--- Work to be completed ---
Write out again the lines from the line with "Wir halten es für eine gute" up to and including the line with "など注目のおでかけ情報", exactly as they stand below, and skip any picture.

------

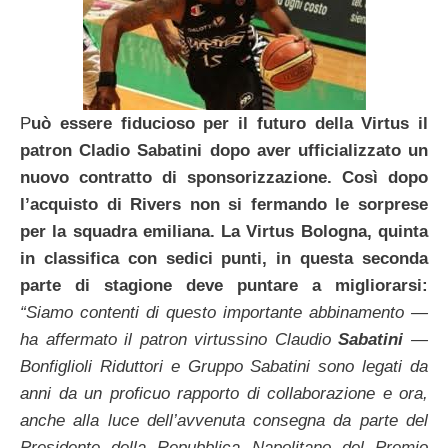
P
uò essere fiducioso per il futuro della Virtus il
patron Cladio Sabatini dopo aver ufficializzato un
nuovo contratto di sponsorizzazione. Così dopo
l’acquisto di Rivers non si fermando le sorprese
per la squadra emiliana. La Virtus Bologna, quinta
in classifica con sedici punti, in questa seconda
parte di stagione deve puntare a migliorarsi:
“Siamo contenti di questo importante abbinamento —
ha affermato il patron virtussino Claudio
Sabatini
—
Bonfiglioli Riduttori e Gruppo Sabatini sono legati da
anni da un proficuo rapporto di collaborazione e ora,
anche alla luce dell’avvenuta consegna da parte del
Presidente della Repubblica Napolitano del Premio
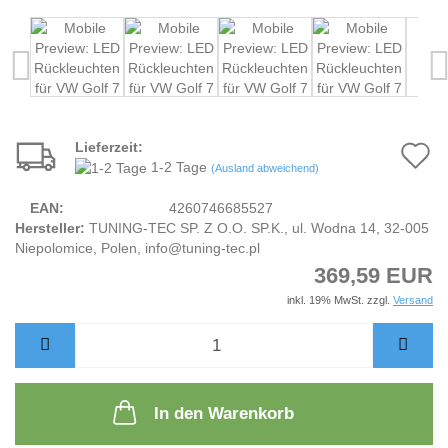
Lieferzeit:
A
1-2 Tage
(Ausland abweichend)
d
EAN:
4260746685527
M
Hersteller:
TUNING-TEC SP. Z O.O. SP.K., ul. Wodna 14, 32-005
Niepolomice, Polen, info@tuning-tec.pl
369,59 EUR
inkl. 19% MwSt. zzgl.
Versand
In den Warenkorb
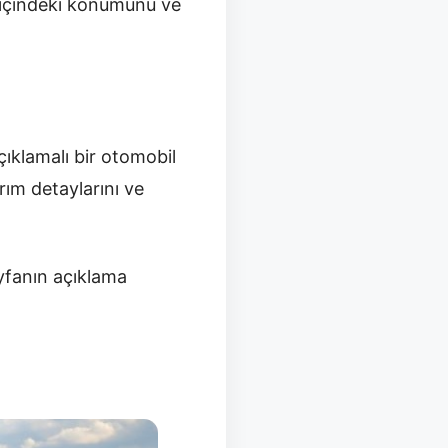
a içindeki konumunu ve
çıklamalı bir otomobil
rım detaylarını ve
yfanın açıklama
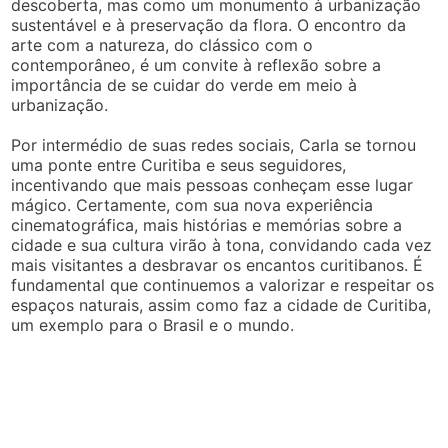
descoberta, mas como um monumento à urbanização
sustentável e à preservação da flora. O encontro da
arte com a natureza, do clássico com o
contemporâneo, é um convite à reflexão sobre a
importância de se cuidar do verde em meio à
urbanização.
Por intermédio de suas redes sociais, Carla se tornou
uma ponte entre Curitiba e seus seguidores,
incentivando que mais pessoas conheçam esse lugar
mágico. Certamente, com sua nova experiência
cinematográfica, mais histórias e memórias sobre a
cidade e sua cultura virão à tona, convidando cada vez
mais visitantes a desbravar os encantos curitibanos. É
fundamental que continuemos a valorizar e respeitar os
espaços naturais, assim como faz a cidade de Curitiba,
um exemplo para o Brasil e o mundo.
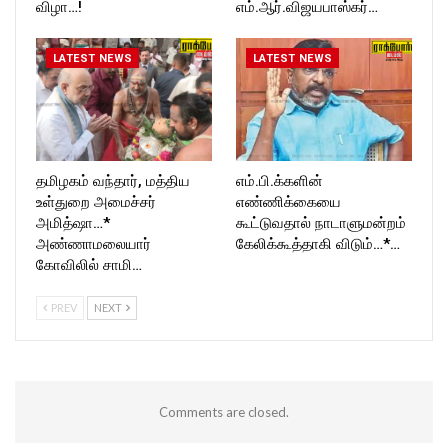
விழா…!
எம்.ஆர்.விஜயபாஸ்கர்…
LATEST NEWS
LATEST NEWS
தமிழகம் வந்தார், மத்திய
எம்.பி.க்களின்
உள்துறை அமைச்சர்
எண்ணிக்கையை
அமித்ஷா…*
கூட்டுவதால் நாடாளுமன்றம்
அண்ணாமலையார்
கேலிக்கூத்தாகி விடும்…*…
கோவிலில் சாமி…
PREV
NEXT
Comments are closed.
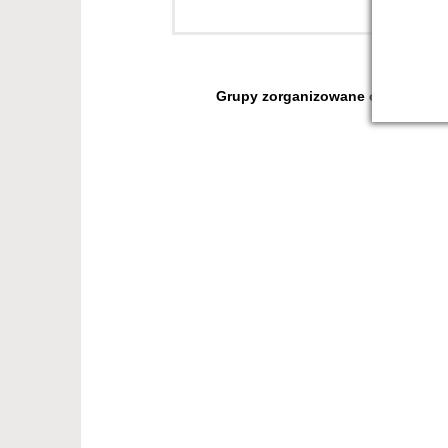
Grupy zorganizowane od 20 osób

------

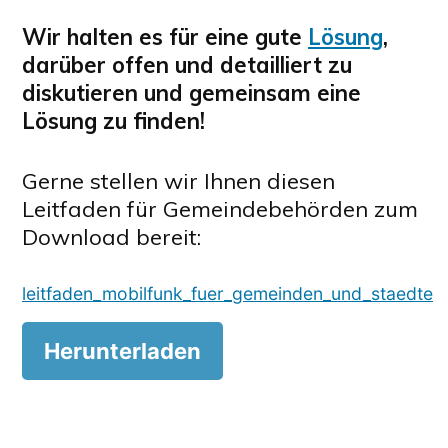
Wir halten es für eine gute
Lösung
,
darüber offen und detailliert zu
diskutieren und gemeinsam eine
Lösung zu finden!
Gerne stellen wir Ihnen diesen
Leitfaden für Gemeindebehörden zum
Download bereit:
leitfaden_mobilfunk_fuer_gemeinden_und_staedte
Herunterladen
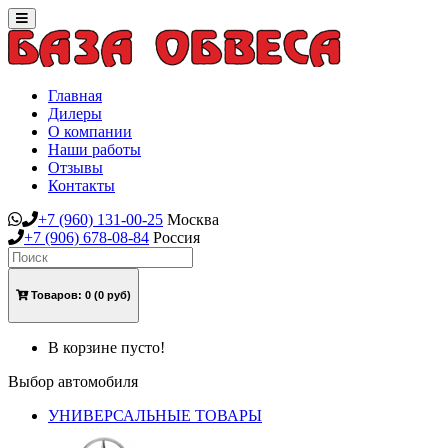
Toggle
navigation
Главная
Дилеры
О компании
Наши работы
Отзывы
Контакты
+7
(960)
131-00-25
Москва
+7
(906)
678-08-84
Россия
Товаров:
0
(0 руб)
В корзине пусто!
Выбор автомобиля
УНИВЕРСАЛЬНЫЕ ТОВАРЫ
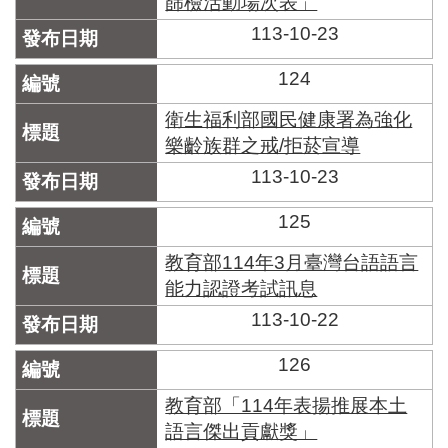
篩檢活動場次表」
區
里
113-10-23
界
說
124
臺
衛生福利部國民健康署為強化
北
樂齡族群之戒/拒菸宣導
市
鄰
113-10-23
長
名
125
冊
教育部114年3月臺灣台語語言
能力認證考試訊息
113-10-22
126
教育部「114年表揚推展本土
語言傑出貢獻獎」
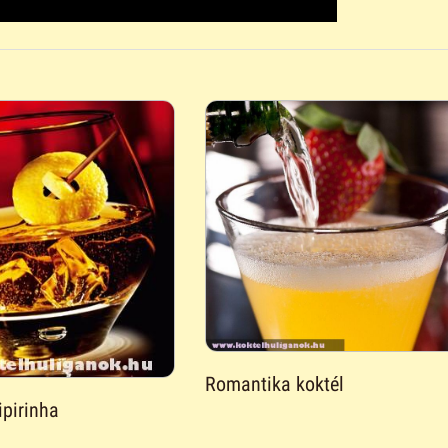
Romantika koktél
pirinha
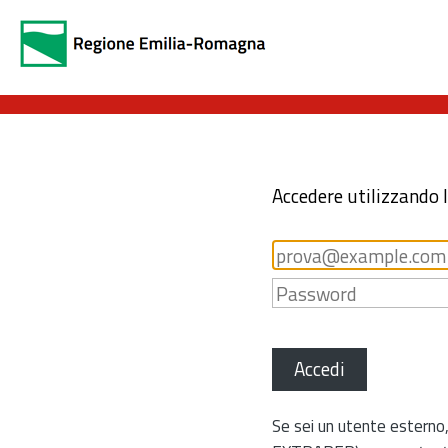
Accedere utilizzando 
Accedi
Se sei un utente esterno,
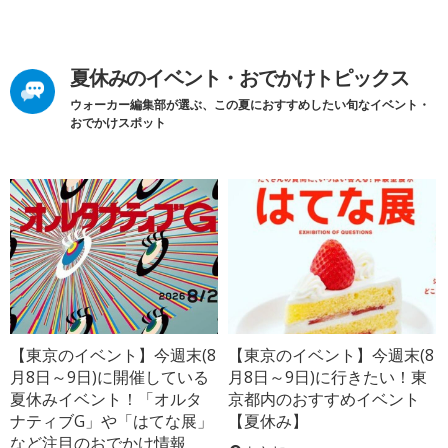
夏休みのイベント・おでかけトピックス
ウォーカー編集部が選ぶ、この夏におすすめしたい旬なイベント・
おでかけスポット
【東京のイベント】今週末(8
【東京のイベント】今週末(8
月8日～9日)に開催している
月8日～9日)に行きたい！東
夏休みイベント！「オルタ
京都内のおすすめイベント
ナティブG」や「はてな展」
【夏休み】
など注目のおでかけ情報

------

--- Solution to the exercise ---
Wir halten es für eine gute
Lösung
,
darüber offen und detailliert zu
diskutieren und gemeinsam eine
Lösung zu finden!
Gerne stellen wir Ihnen diesen
Leitfaden für Gemeindebehörden zum
Download bereit:
leitfaden_mobilfunk_fuer_gemeinden_und_staedte
Herunterladen
Toggle
navigation
Главная
Дилеры
О компании
Наши работы
Отзывы
Контакты
+7
(960)
131-00-25
Москва
+7
(906)
678-08-84
Россия
Товаров:
0
(0 руб)
В корзине пусто!
Выбор автомобиля
УНИВЕРСАЛЬНЫЕ ТОВАРЫ
篩檢活動場次表」
區
里
113-10-23
界
說
124
臺
衛生福利部國民健康署為強化
北
樂齡族群之戒/拒菸宣導
市
鄰
113-10-23
長
名
125
冊
教育部114年3月臺灣台語語言
能力認證考試訊息
113-10-22
126
教育部「114年表揚推展本土
語言傑出貢獻獎」
Romantika koktél
pirinha
Accedere utilizzando 
Accedi
Se sei un utente esterno,
夏休みのイベント・おでかけトピックス
ウォーカー編集部が選ぶ、この夏におすすめしたい旬なイベント・
おでかけスポット
【東京のイベント】今週末(8
【東京のイベント】今週末(8
月8日～9日)に開催している
月8日～9日)に行きたい！東
夏休みイベント！「オルタ
京都内のおすすめイベント
ナティブG」や「はてな展」
【夏休み】
など注目のおでかけ情報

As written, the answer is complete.